— Вы лучше тем, что не желали … никому причинить … зла … И работали на … Ласку, не догадываясь о её… истинных … целях, — отдуваясь, сказал Барсук Старший. — Вы просто … выполняли … приказ старшего по званию … А когда вы догадались … вы нас спасли … от бешеных … крыс …
— Я пыталась спасти вас ещё до крыс! — воскликнула Супермышь. — Я уже вчера поняла, что над вами нависла опасность!
— Подумать только, уже вчера. Какая зверская скорость мысли! — съязвил Барсукот.
— Да-да, вчера! — Своими суперчувствительными локаторами Супермышь не улавливала иронию. — Ведь это я написала письмо с угрозами Барсуку Старшему!
— Зачем? — спросил Барсук Старший.
— Что значит «зачем»?! — заверещала Супермышь. — Конечно, чтобы вы испугались и захотели на пенсию! И тут вдруг — хопа! — я как раз приглашаю вас для подписания пенсионных бумаг! Но вы …
— А позвольте спросить, — перебил Барсук Старший. — Почему именно вчера вы поняли, что над нами нависла опасность?
— Конечно же потому, что вчера наверху наконец-то вычислили птицу Феникс! А вы слишком много знаете! Вам полагалось тихо исчезнуть! И если бы не я и мои суперспособности …
— Кто Феникс? — хрипло спросил Барсук Старший. — Кто птица Феникс?
— Но ведь ты и сам знаешь! — сказал Барсукот.
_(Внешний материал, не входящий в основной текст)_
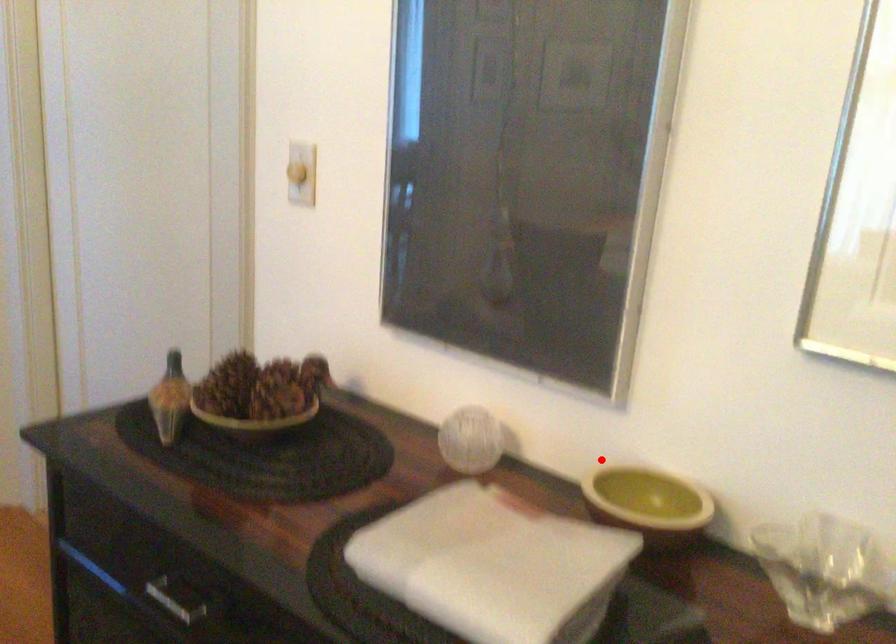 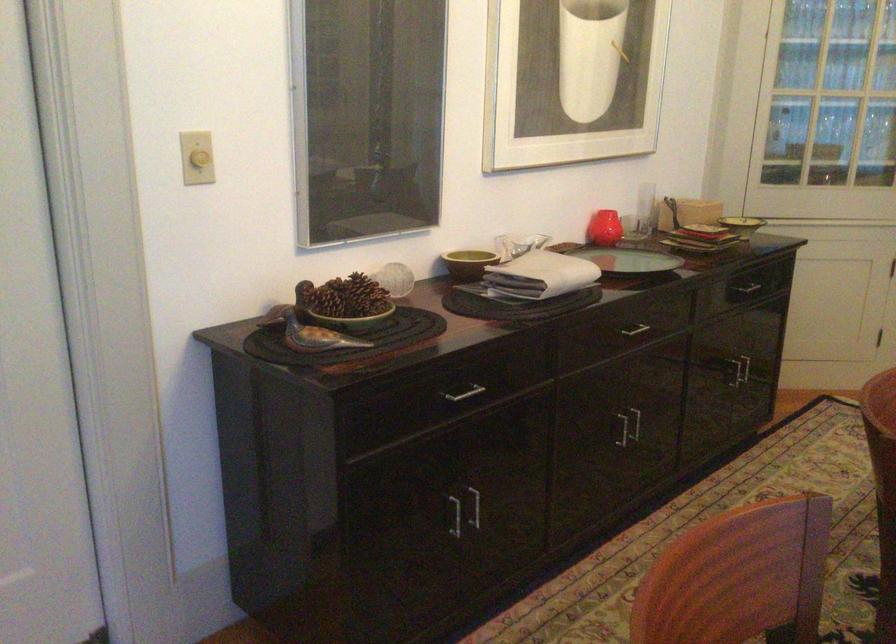 Question: I am providing you with two images of the same scene from different viewpoints. In image1, a red point is highlighted. Considering the same 3D point in image2, which of the following is correct?

Choices:
 (A) It is closer
 (B) It is farther

Answer: (B) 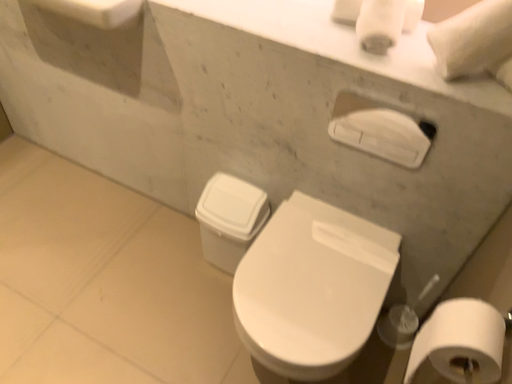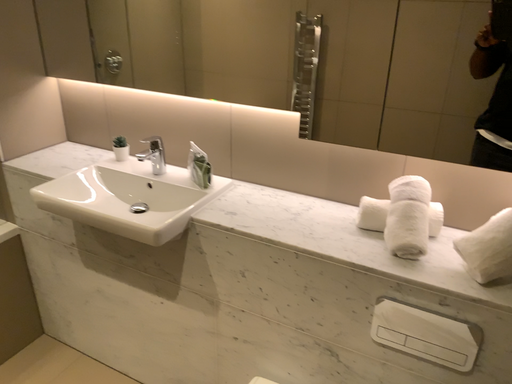 Question: Which way did the camera rotate in the video?

Choices:
 (A) rotated upward
 (B) rotated downward

Answer: (A) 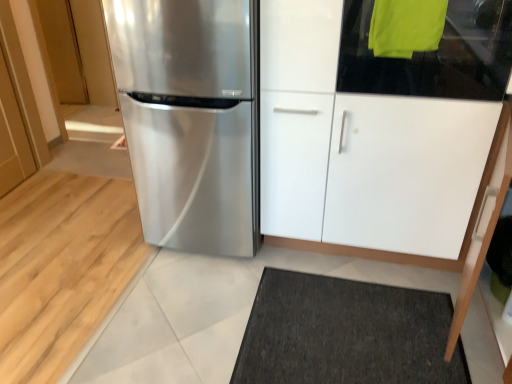 Question: Is satin metallic refrigerator at center completely or partially outside of transparent glass door at upper right?

Choices:
 (A) yes
 (B) no

Answer: (A)

Question: Is satin metallic refrigerator at center behind transparent glass door at upper right?

Choices:
 (A) yes
 (B) no

Answer: (A)

Question: Is satin metallic refrigerator at center to the right of transparent glass door at upper right from the viewer's perspective?

Choices:
 (A) no
 (B) yes

Answer: (A)

Question: Is transparent glass door at upper right inside satin metallic refrigerator at center?

Choices:
 (A) no
 (B) yes

Answer: (A)

Question: Is satin metallic refrigerator at center closer to camera compared to transparent glass door at upper right?

Choices:
 (A) no
 (B) yes

Answer: (A)

Question: From the image's perspective, is satin metallic refrigerator at center located beneath transparent glass door at upper right?

Choices:
 (A) yes
 (B) no

Answer: (A)

Question: From a real-world perspective, is satin metallic refrigerator at center over white glossy cabinet at center?

Choices:
 (A) no
 (B) yes

Answer: (B)

Question: Can you confirm if satin metallic refrigerator at center is thinner than white glossy cabinet at center?

Choices:
 (A) yes
 (B) no

Answer: (A)

Question: From the image's perspective, would you say satin metallic refrigerator at center is shown under white glossy cabinet at center?

Choices:
 (A) yes
 (B) no

Answer: (A)

Question: Considering the relative sizes of satin metallic refrigerator at center and white glossy cabinet at center in the image provided, is satin metallic refrigerator at center taller than white glossy cabinet at center?

Choices:
 (A) no
 (B) yes

Answer: (A)

Question: From a real-world perspective, is satin metallic refrigerator at center beneath white glossy cabinet at center?

Choices:
 (A) yes
 (B) no

Answer: (B)

Question: Is satin metallic refrigerator at center turned away from white glossy cabinet at center?

Choices:
 (A) yes
 (B) no

Answer: (A)

Question: Considering the relative positions of white glossy cabinet at center and satin metallic refrigerator at center in the image provided, is white glossy cabinet at center behind satin metallic refrigerator at center?

Choices:
 (A) yes
 (B) no

Answer: (B) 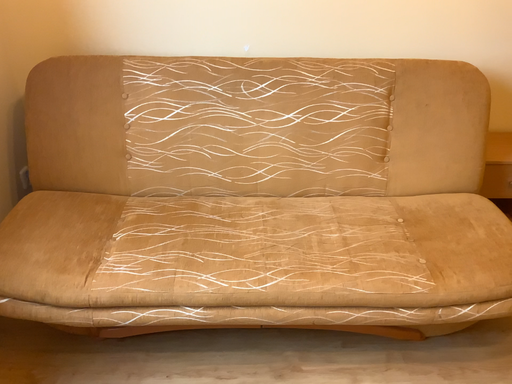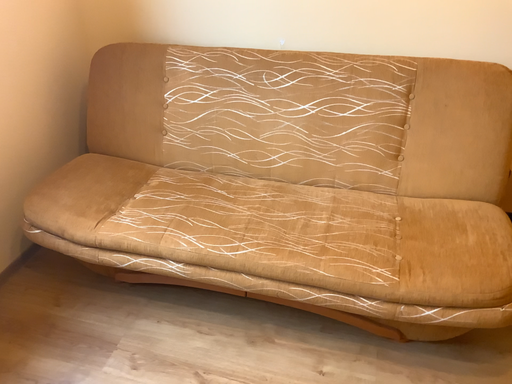 Question: How did the camera likely rotate when shooting the video?

Choices:
 (A) rotated left
 (B) rotated right

Answer: (A) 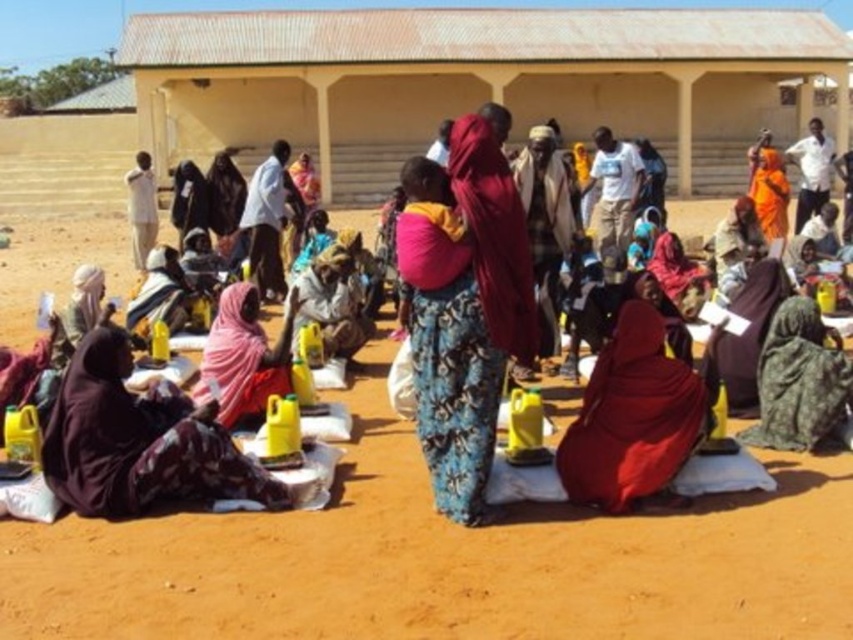 Question: Based on their relative distances, which object is farther from the camouflage fabric headscarf at lower right?

Choices:
 (A) matte red cloth at center
 (B) pink fabric headscarf at lower left

Answer: (B)

Question: Does brown sandy dirt at center have a smaller size compared to matte red cloth at center?

Choices:
 (A) yes
 (B) no

Answer: (B)

Question: Estimate the real-world distances between objects in this image. Which object is closer to the matte black turban at left?

Choices:
 (A) matte pink fabric at center
 (B) dark purple fabric at lower left
 (C) camouflage fabric headscarf at lower right

Answer: (B)

Question: Does matte red cloth at center have a larger size compared to matte black turban at left?

Choices:
 (A) yes
 (B) no

Answer: (A)

Question: Where is pink fabric headscarf at lower left located in relation to matte black turban at left in the image?

Choices:
 (A) below
 (B) above

Answer: (A)

Question: Which of these objects is positioned closest to the matte pink fabric at center?

Choices:
 (A) dark purple fabric at lower left
 (B) matte black turban at left

Answer: (A) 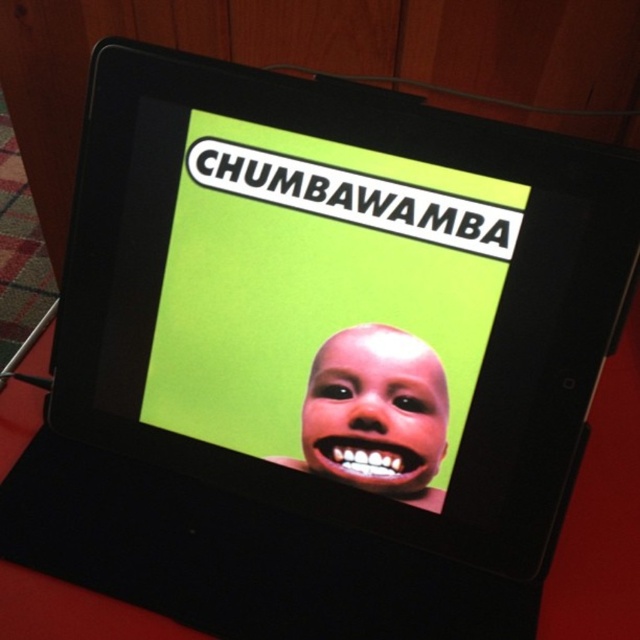 Question: Among these points, which one is nearest to the camera?

Choices:
 (A) (196, 337)
 (B) (444, 454)

Answer: (B)

Question: Can you confirm if green matte poster at center is positioned to the left of smooth skin face at center?

Choices:
 (A) no
 (B) yes

Answer: (B)

Question: Which point is farther to the camera?

Choices:
 (A) (385, 365)
 (B) (307, 458)

Answer: (B)

Question: Can you confirm if green matte poster at center is wider than smooth skin face at center?

Choices:
 (A) no
 (B) yes

Answer: (B)

Question: Among these objects, which one is farthest from the camera?

Choices:
 (A) green matte poster at center
 (B) smooth skin face at center

Answer: (B)

Question: Where is green matte poster at center located in relation to smooth skin face at center in the image?

Choices:
 (A) left
 (B) right

Answer: (A) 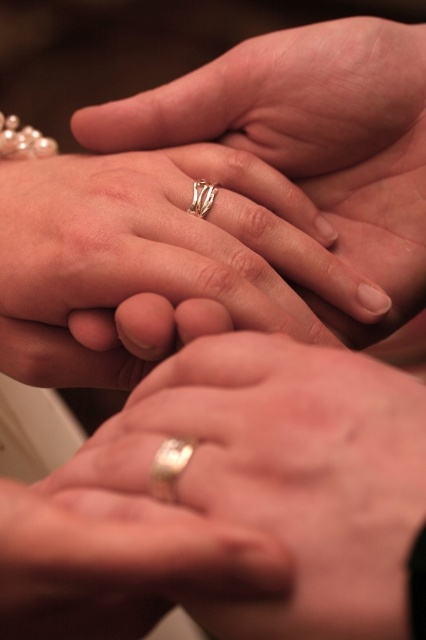 Question: Can you confirm if polished silver ring at center is smaller than gold shiny ring at lower center?

Choices:
 (A) no
 (B) yes

Answer: (A)

Question: Can you confirm if polished silver ring at center is smaller than gold shiny ring at lower center?

Choices:
 (A) no
 (B) yes

Answer: (A)

Question: Which object is positioned closest to the silver metallic ring at center?

Choices:
 (A) polished silver ring at center
 (B) gold metallic ring at center

Answer: (A)

Question: Which of these objects is positioned farthest from the polished silver ring at center?

Choices:
 (A) silver metallic ring at center
 (B) gold metallic ring at center

Answer: (B)

Question: From the image, what is the correct spatial relationship of gold metallic ring at center in relation to polished silver ring at center?

Choices:
 (A) below
 (B) above

Answer: (A)

Question: Which of the following is the closest to the observer?

Choices:
 (A) silver metallic ring at center
 (B) polished silver ring at center

Answer: (B) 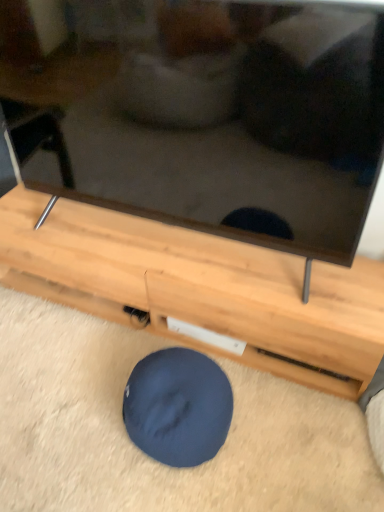 Question: Does point (329, 338) appear closer or farther from the camera than point (206, 429)?

Choices:
 (A) closer
 (B) farther

Answer: (B)

Question: Is wooden tv stand at center bigger or smaller than dark blue fabric dog bed at lower center?

Choices:
 (A) big
 (B) small

Answer: (A)

Question: Do you think wooden tv stand at center is within dark blue fabric dog bed at lower center, or outside of it?

Choices:
 (A) inside
 (B) outside

Answer: (B)

Question: Is dark blue fabric dog bed at lower center in front of or behind wooden tv stand at center in the image?

Choices:
 (A) behind
 (B) front

Answer: (B)

Question: From the image's perspective, relative to wooden tv stand at center, is dark blue fabric dog bed at lower center above or below?

Choices:
 (A) below
 (B) above

Answer: (A)

Question: Do you think dark blue fabric dog bed at lower center is within wooden tv stand at center, or outside of it?

Choices:
 (A) outside
 (B) inside

Answer: (A)

Question: From a real-world perspective, is dark blue fabric dog bed at lower center physically located above or below wooden tv stand at center?

Choices:
 (A) above
 (B) below

Answer: (B) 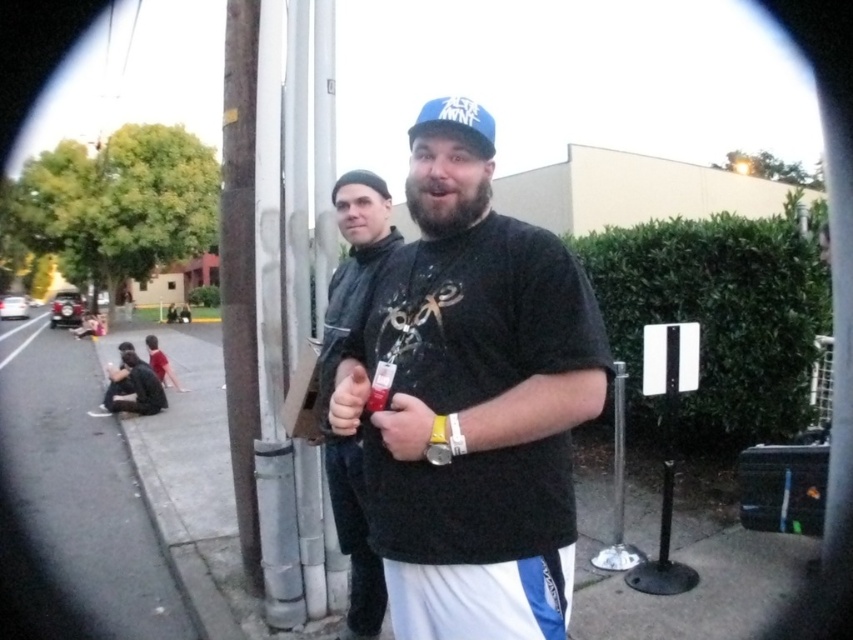 You are taking a photo with a fisheye lens and notice two points in the image labeled as point (47, 509) and point (373, 244). Based on their positions, which point is closer to the camera?

Point (47, 509) is further to the camera than point (373, 244).

You are standing at the edge of the image and want to walk towards the matte black jacket at center. Which direction should you move relative to the gray asphalt pavement at lower left?

The gray asphalt pavement at lower left is to the left of the matte black jacket at center, so to reach the matte black jacket at center, you should move to the right from the gray asphalt pavement at lower left.

You are standing in the scene and want to walk to the gray asphalt pavement at lower left. Is the matte black jacket at center blocking your path?

The matte black jacket at center is behind the gray asphalt pavement at lower left, so it is not blocking your path. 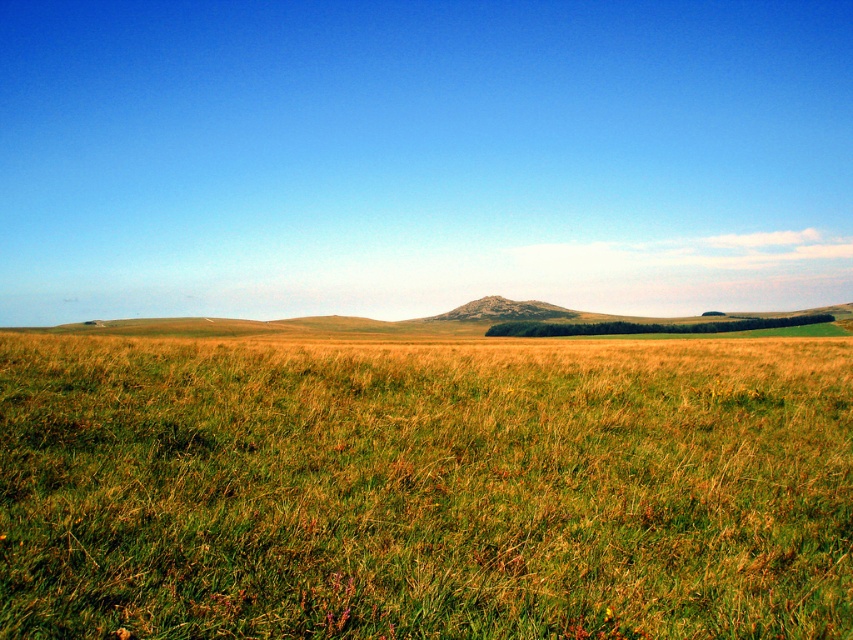 Question: Which of the following is the farthest from the observer?

Choices:
 (A) rustic granite mountain at center
 (B) green grassy field at center

Answer: (A)

Question: Is green grassy field at center smaller than rustic granite mountain at center?

Choices:
 (A) yes
 (B) no

Answer: (A)

Question: Which point is closer to the camera taking this photo?

Choices:
 (A) (509, 308)
 (B) (381, 413)

Answer: (B)

Question: Does green grassy field at center lie in front of rustic granite mountain at center?

Choices:
 (A) yes
 (B) no

Answer: (A)

Question: Is green grassy field at center in front of rustic granite mountain at center?

Choices:
 (A) no
 (B) yes

Answer: (B) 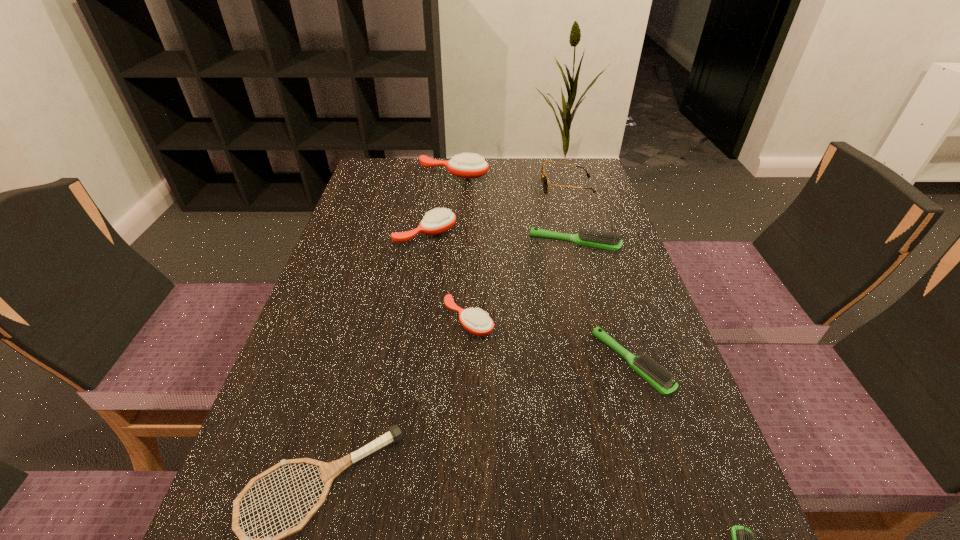 I want to click on free space between the second biggest light hairbrush and the farthest light hairbrush, so click(x=603, y=303).

The width and height of the screenshot is (960, 540). What are the coordinates of `free space between the nearest orange hairbrush and the black sunglasses` in the screenshot? It's located at (517, 253).

This screenshot has width=960, height=540. Find the location of `vacant area that lies between the black sunglasses and the biggest light hairbrush`. vacant area that lies between the black sunglasses and the biggest light hairbrush is located at coordinates (571, 215).

I want to click on vacant point located between the nearest orange hairbrush and the farthest orange hairbrush, so click(461, 247).

I want to click on the second closest object to the smallest orange hairbrush, so click(x=599, y=240).

Select which object appears as the seventh closest to the farthest light hairbrush. Please provide its 2D coordinates. Your answer should be formatted as a tuple, i.e. [(x, y)], where the tuple contains the x and y coordinates of a point satisfying the conditions above.

[(742, 538)]

Locate which hairbrush ranks in proximity to the nearest light hairbrush. Please provide its 2D coordinates. Your answer should be formatted as a tuple, i.e. [(x, y)], where the tuple contains the x and y coordinates of a point satisfying the conditions above.

[(652, 372)]

Find the location of a particular element. hairbrush that is the fifth closest to the second biggest light hairbrush is located at coordinates (469, 165).

Select which orange hairbrush is the closest to the tallest hairbrush. Please provide its 2D coordinates. Your answer should be formatted as a tuple, i.e. [(x, y)], where the tuple contains the x and y coordinates of a point satisfying the conditions above.

[(440, 220)]

Point out which orange hairbrush is positioned as the nearest to the nearest orange hairbrush. Please provide its 2D coordinates. Your answer should be formatted as a tuple, i.e. [(x, y)], where the tuple contains the x and y coordinates of a point satisfying the conditions above.

[(440, 220)] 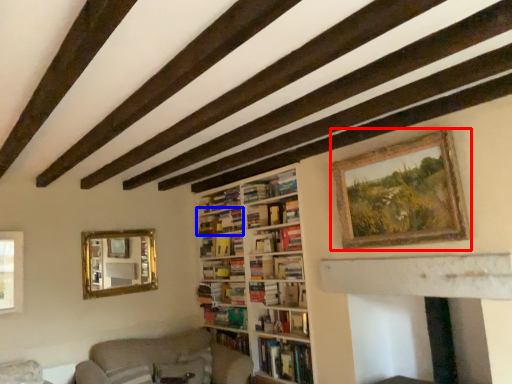 Question: Which object is closer to the camera taking this photo, picture frame (highlighted by a red box) or book (highlighted by a blue box)?

Choices:
 (A) picture frame
 (B) book

Answer: (A) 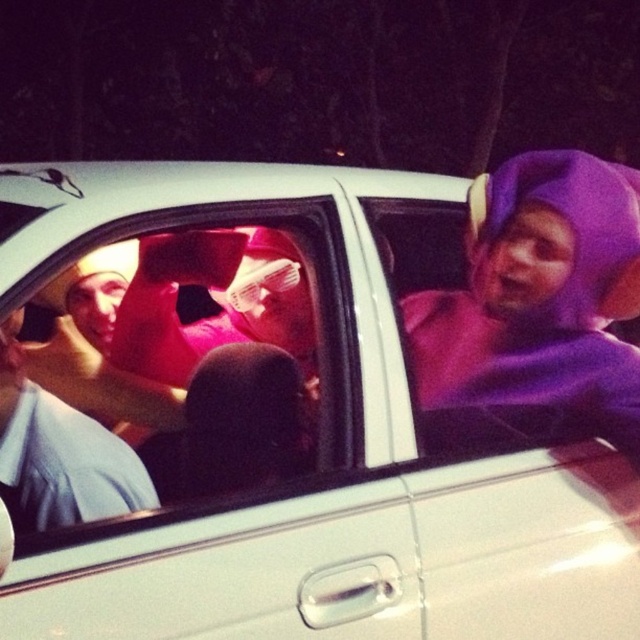 Can you confirm if transparent plastic window at center is positioned to the right of purple fabric costume at center?

Incorrect, transparent plastic window at center is not on the right side of purple fabric costume at center.

Find the location of a particular element. This screenshot has height=640, width=640. transparent plastic window at center is located at coordinates (189, 362).

In the scene shown: Which of these two, purple fabric costume at center or matte blue shirt at left, stands taller?

purple fabric costume at center is taller.

Is point (634, 172) less distant than point (10, 467)?

That is False.

Who is more forward, (460, 326) or (115, 477)?

Positioned in front is point (115, 477).

Locate an element on the screen. purple fabric costume at center is located at coordinates (540, 301).

The image size is (640, 640). Describe the element at coordinates (189, 362) in the screenshot. I see `transparent plastic window at center` at that location.

Is point (246, 384) less distant than point (48, 474)?

That is False.

Where is `transparent plastic window at center`? transparent plastic window at center is located at coordinates (189, 362). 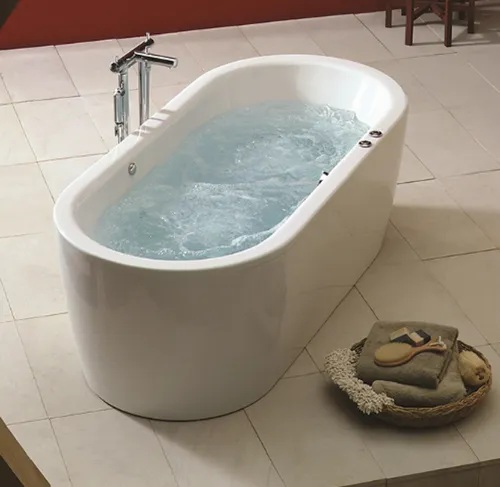 What are the coordinates of `moppy cloth` in the screenshot? It's located at (357, 386).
Супермышь распахнула чёрные крылья и молча разинула пасть. Она прокричала имя птицы на ультразвуке, но Барсук Старший всё равно её понял.
Он ведь знал это сам.
Глава 38, последняя
Крыло огня, заслонившее собой предрассветное небо. Алые искры и летящие в морду комья раскалённой земли. Пулемётный треск горящих сосновых корней и шишек. Столб чёрного дыма на месте крытой соломой террасы. Солома так хорошо горит, солома загорается сразу … А вот и вход, похожий на обугленную, почерневшую, застывшую в беспомощном крике пасть убитого зверя. Вот вход в нору. Вернее, в то, что ещё вчера называлось его норой.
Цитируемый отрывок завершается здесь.